=== SOURCE DATA ===
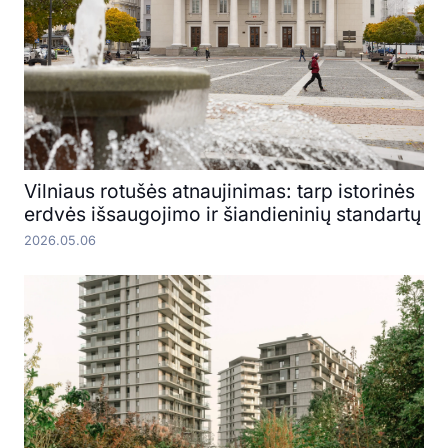
Vilniaus rotušės atnaujinimas: tarp istorinės
erdvės išsaugojimo ir šiandieninių standartų
2026.05.06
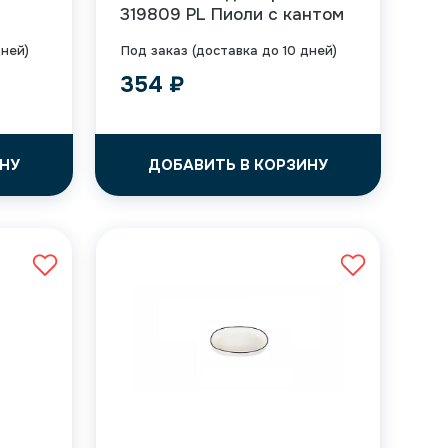
319809 PL Пиоли с кантом
дней)
Под заказ (доставка до 10 дней)
354
₽
НУ
ДОБАВИТЬ В КОРЗИНУ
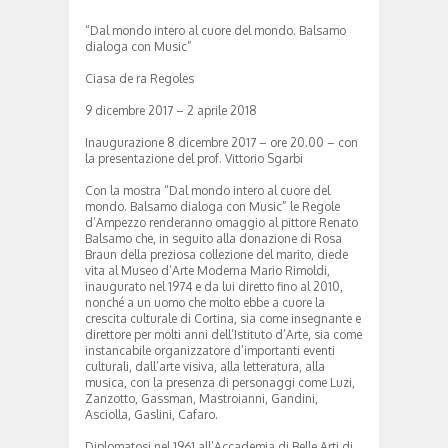
“Dal mondo intero al cuore del mondo. Balsamo
dialoga con Music”
Ciasa de ra Regoles
9 dicembre 2017 – 2 aprile 2018
Inaugurazione 8 dicembre 2017 – ore 20.00 – con
la presentazione del prof. Vittorio Sgarbi
Con la mostra “Dal mondo intero al cuore del
mondo. Balsamo dialoga con Music” le Regole
d’Ampezzo renderanno omaggio al pittore Renato
Balsamo che, in seguito alla donazione di Rosa
Braun della preziosa collezione del marito, diede
vita al Museo d’Arte Moderna Mario Rimoldi,
inaugurato nel 1974 e da lui diretto fino al 2010,
nonché a un uomo che molto ebbe a cuore la
crescita culturale di Cortina, sia come insegnante e
direttore per molti anni dell’Istituto d’Arte, sia come
instancabile organizzatore d’importanti eventi
culturali, dall’arte visiva, alla letteratura, alla
musica, con la presenza di personaggi come Luzi,
Zanzotto, Gassman, Mastroianni, Gandini,
Asciolla, Gaslini, Cafaro.
Diplomatosi nel 1961 all’Accademia di Belle Arti di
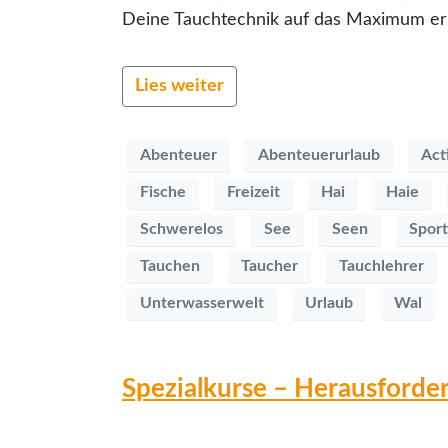
Deine Tauchtechnik auf das Maximum erhö
Lies weiter
Abenteuer
Abenteuerurlaub
Act
Fische
Freizeit
Hai
Haie
Schwerelos
See
Seen
Sport
Tauchen
Taucher
Tauchlehrer
Unterwasserwelt
Urlaub
Wal
Spezialkurse – Herausforder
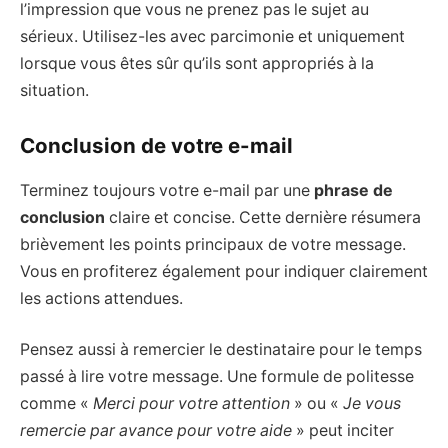
l’impression que vous ne prenez pas le sujet au
sérieux. Utilisez-les avec parcimonie et uniquement
lorsque vous êtes sûr qu’ils sont appropriés à la
situation.
Conclusion de votre e-mail
Terminez toujours votre e-mail par une
phrase de
conclusion
claire et concise. Cette dernière résumera
brièvement les points principaux de votre message.
Vous en profiterez également pour indiquer clairement
les actions attendues.
Pensez aussi à remercier le destinataire pour le temps
passé à lire votre message. Une formule de politesse
comme «
Merci pour votre attention
» ou «
Je vous
remercie par avance pour votre aide
» peut inciter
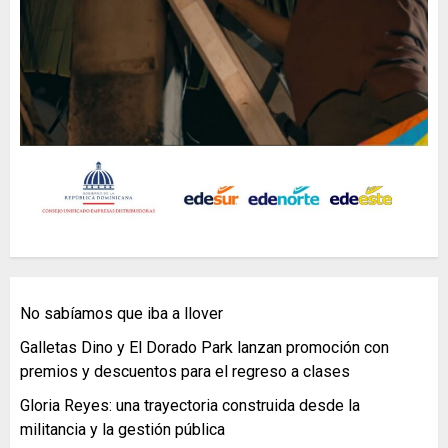
No sabíamos que iba a llover
Galletas Dino y El Dorado Park lanzan promoción con
premios y descuentos para el regreso a clases
Gloria Reyes: una trayectoria construida desde la
militancia y la gestión pública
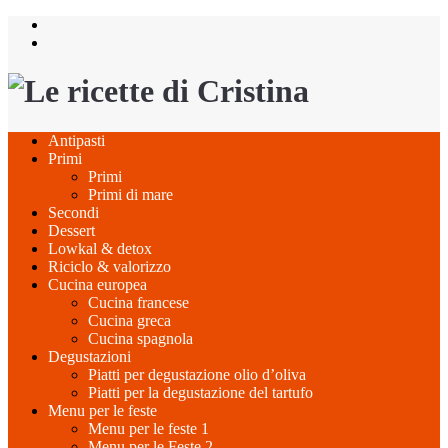
Salta
al
contenuto
Antipasti
Primi
Primi
Primi di mare
Secondi
Dessert
Lowkal & detox
Riciclo & valorizzo
Cucina europea
Cucina francese
Cucina greca
Cucina spagnola
Degustazioni
Piatti per degustazione olio d’oliva
Piatti per la degustazione del tartufo
Menu per le feste
Menu per le feste 1
Menu per le Feste 2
===
- **WHAT THIS TASK INVOLVES**
Please output exactly the lines between the one holding "la presentazione del prof. Vittorio Sgarbi" and the one holding "instancabile organizzatore d’importanti" in the records above, inclusive, and nothing more.

- **WRITTEN RESPONSE**
la presentazione del prof. Vittorio Sgarbi
Con la mostra “Dal mondo intero al cuore del
mondo. Balsamo dialoga con Music” le Regole
d’Ampezzo renderanno omaggio al pittore Renato
Balsamo che, in seguito alla donazione di Rosa
Braun della preziosa collezione del marito, diede
vita al Museo d’Arte Moderna Mario Rimoldi,
inaugurato nel 1974 e da lui diretto fino al 2010,
nonché a un uomo che molto ebbe a cuore la
crescita culturale di Cortina, sia come insegnante e
direttore per molti anni dell’Istituto d’Arte, sia come
instancabile organizzatore d’importanti eventi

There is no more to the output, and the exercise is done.